> [Supplied data]

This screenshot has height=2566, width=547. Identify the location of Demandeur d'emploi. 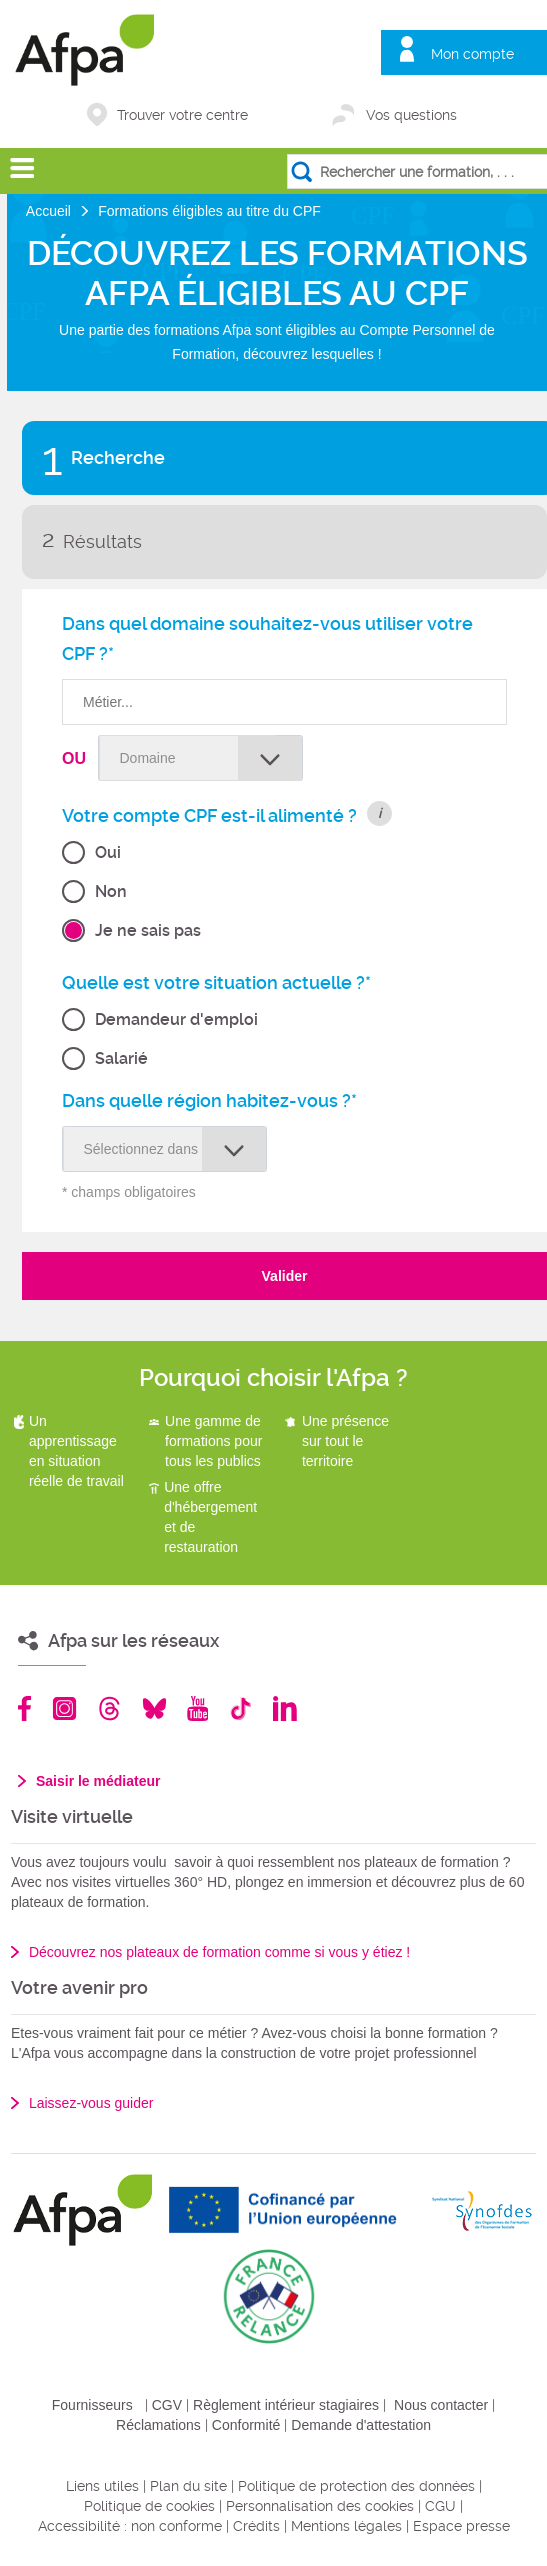
(176, 1019).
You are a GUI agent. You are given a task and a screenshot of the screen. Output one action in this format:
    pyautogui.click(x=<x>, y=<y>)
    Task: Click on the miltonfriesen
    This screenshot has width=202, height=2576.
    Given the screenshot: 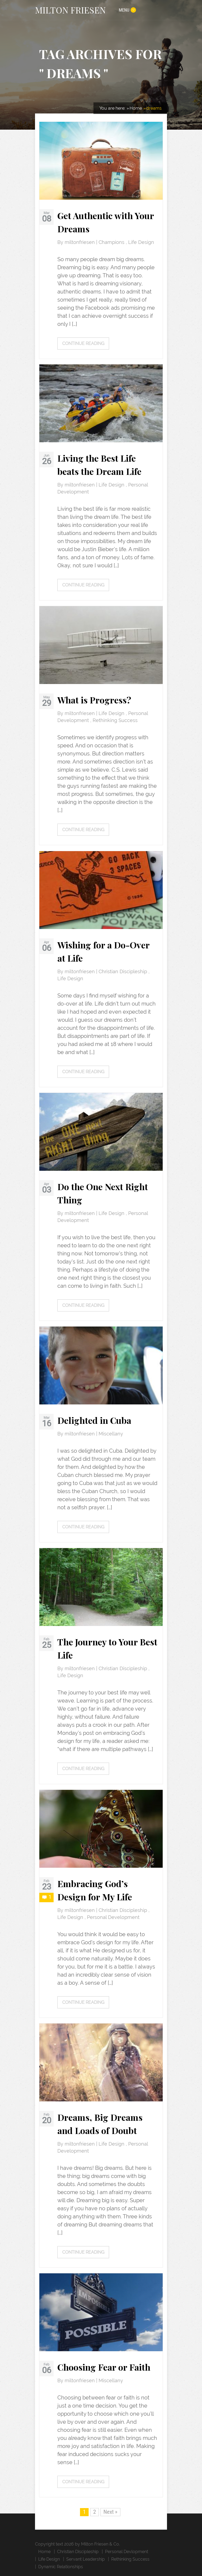 What is the action you would take?
    pyautogui.click(x=80, y=242)
    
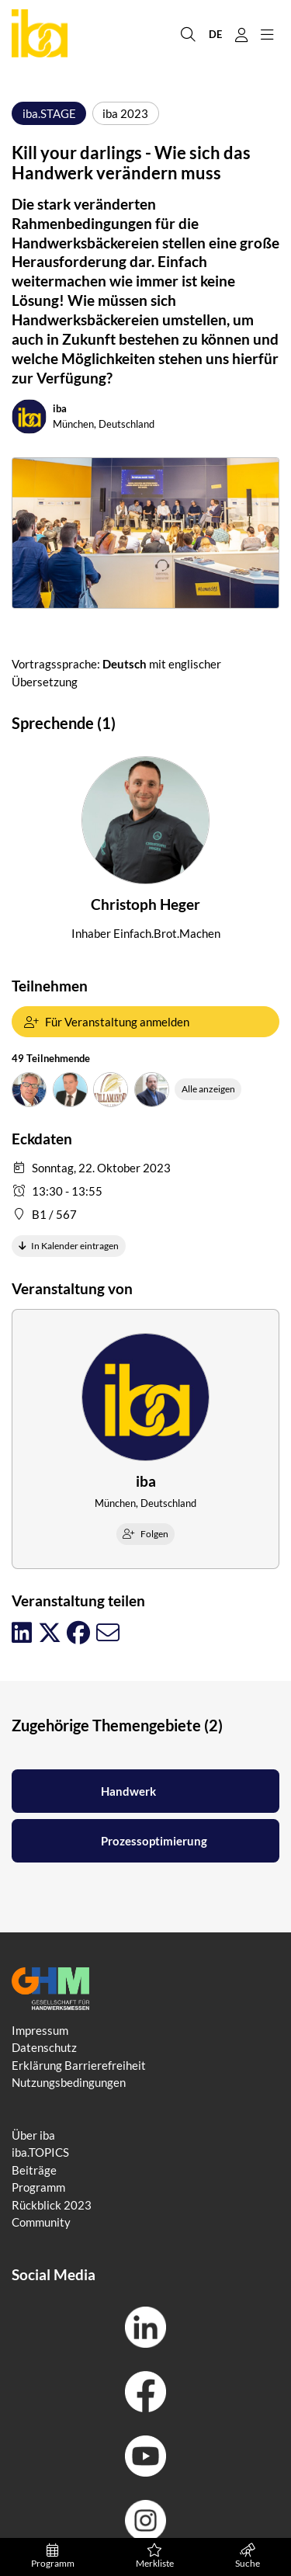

> [Problem description] Leave out any pictures, please, and quote only the lines from the top of the data through the line that contains "This screenshot has width=202, height=2576.".

> [Written response]
This screenshot has height=2566, width=547. Identify the location of Demandeur d'emploi. 
(176, 1019).
You are a GUI agent. You are given a task and a screenshot of the screen. Output one action in this format:
    pyautogui.click(x=<x>, y=<y>)
    Task: Click on the miltonfriesen
    This screenshot has width=202, height=2576.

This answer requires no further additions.